Não sou o primeiro que se atreve a afirmar que o brasileiro é bipolar: oscila rapidamente da euforia à depressão e vice-versa.

E não é que agora alguns investidores “redescobriram” o mercado imobiliário dos Estados Unidos?

A edição de fevereiro da revista “Exame” noticiou que os brasileiros estão entre os quatro maiores compradores de imóveis em Miami, atrás apenas do Canadá, Reino Unido e Austrália.

As maiores razões para tal fato seriam (1) preços relativamente mais baixos em relação aos imóveis brasileiros; (2) incerteza em relação aos rumos de nosso país; e (3) pasmem, pela maior segurança do investimento.

Segurança? Mas qual segurança, se, há somente 7 anos atrás, o mercado imobiliário norte-americano foi o principal responsável por uma das maiores crises do capitalismo?

Naquela época, o valor dos imóveis nos Estados Unidos praticamente foi reduzido a pó, levando ao desespero tanto famílias como investidores.
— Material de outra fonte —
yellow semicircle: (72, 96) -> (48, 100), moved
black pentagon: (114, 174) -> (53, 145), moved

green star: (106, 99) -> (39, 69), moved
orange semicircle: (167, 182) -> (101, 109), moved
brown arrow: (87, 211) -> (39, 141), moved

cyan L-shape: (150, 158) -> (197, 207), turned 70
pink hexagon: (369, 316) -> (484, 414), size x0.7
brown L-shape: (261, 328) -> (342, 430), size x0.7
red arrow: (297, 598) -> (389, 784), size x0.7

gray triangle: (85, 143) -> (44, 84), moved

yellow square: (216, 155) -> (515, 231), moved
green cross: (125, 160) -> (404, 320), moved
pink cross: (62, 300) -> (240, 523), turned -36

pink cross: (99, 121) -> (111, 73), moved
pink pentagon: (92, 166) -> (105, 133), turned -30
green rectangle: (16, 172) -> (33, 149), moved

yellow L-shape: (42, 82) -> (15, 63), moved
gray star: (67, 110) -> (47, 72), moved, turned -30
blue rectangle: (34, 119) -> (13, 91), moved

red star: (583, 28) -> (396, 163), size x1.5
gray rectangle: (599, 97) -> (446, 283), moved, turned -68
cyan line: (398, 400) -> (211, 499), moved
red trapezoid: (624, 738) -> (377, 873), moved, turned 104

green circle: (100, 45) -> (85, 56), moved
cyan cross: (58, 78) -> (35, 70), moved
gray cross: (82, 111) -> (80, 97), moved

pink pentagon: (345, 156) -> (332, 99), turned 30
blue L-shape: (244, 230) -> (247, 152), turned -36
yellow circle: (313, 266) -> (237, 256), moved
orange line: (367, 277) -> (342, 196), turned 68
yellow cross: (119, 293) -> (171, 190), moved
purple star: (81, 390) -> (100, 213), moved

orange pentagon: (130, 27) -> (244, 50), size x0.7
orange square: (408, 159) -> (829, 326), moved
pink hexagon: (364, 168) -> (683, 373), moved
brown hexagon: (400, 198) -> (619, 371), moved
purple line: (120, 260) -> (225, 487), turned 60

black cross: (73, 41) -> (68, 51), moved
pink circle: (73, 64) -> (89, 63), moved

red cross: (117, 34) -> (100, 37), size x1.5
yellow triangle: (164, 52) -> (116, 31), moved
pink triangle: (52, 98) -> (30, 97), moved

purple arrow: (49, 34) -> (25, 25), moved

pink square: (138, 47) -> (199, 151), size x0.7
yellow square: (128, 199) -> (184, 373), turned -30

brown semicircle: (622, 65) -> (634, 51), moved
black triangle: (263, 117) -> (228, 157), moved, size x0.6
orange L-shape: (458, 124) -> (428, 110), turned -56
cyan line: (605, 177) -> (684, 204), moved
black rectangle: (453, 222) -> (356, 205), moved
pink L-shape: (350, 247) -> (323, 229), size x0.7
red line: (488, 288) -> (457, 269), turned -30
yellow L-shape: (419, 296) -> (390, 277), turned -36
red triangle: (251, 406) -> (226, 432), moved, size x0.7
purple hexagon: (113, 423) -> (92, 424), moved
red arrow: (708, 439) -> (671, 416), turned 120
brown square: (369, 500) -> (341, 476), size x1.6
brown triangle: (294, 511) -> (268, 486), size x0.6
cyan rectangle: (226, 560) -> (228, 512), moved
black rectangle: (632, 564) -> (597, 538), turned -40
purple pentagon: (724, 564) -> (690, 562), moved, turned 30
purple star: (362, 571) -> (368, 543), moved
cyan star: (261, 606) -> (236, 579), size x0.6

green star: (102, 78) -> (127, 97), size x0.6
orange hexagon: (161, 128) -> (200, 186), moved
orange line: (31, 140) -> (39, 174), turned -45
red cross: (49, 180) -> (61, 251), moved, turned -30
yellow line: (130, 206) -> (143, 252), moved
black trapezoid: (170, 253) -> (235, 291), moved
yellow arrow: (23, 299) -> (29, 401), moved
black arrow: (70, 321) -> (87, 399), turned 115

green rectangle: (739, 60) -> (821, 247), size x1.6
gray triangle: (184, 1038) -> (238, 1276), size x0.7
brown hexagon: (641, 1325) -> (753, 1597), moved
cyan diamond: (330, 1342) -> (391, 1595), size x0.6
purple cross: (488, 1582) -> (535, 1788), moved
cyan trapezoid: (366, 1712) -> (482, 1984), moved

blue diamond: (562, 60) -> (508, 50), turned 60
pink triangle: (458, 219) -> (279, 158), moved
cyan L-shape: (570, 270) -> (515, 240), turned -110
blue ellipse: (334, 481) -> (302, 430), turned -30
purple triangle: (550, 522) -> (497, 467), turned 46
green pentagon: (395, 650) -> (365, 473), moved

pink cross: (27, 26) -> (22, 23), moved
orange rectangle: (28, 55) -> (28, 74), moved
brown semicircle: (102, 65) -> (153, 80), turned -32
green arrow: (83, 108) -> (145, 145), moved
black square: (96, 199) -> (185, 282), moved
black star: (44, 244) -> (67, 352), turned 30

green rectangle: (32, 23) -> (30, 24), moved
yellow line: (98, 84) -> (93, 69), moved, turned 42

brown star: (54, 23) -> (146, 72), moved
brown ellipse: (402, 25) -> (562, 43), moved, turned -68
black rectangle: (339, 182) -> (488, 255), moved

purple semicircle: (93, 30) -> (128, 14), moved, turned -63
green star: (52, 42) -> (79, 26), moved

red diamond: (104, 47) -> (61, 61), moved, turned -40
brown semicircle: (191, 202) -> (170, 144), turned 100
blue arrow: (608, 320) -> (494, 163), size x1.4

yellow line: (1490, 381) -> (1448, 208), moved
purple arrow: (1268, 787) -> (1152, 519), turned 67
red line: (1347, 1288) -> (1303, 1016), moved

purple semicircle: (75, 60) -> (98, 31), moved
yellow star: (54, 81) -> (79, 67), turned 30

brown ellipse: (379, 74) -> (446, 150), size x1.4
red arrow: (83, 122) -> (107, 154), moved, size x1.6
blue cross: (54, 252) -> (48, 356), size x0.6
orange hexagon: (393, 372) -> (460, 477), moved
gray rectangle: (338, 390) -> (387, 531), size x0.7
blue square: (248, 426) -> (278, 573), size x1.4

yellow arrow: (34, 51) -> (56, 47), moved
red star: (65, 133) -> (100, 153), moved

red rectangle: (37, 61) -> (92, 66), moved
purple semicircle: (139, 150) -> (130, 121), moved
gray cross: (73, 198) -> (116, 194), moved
Ao mesmo tempo, em um processo inverso, o mercado imobiliário brasileiro, durante a crise americana, experimentou enorme valorização: os imóveis passaram a ser o investimento mais cobiçado do brasileiro.

Mas bastou o surgimento dos primeiros sinais de desaceleração econômica em nosso país para que a descrença e o pessimismo invadissem a mente dos brasileiros.

Permitam-me a metáfora: o paciente (economia americana) mal saiu da UTI, deixando de respirar com a ajuda de aparelhos, e nós já o estamos tratando como se já estivesse de alta, com a saúde totalmente recuperada.

Demagogia e nacionalismos à parte, outras sociedades passaram por situações muito mais difíceis daquelas que agora estamos enfrentando, inclusive a norte-americana. Mas, nem por isso, os investidores desses países adotaram uma postura tão instintiva e pouco racional como a nossa, influenciada por um pânico desproporcional aos fatos.

Não há dúvida de que os investimentos precisam ser diversificados, diante das oscilações dos mercados e da necessidade de liquidez.

Mas é sempre bom lembrar que as maiores fortunas do país são lastreadas em imóveis e que ainda o maior sonho do brasileiro é ter a sua casa própria.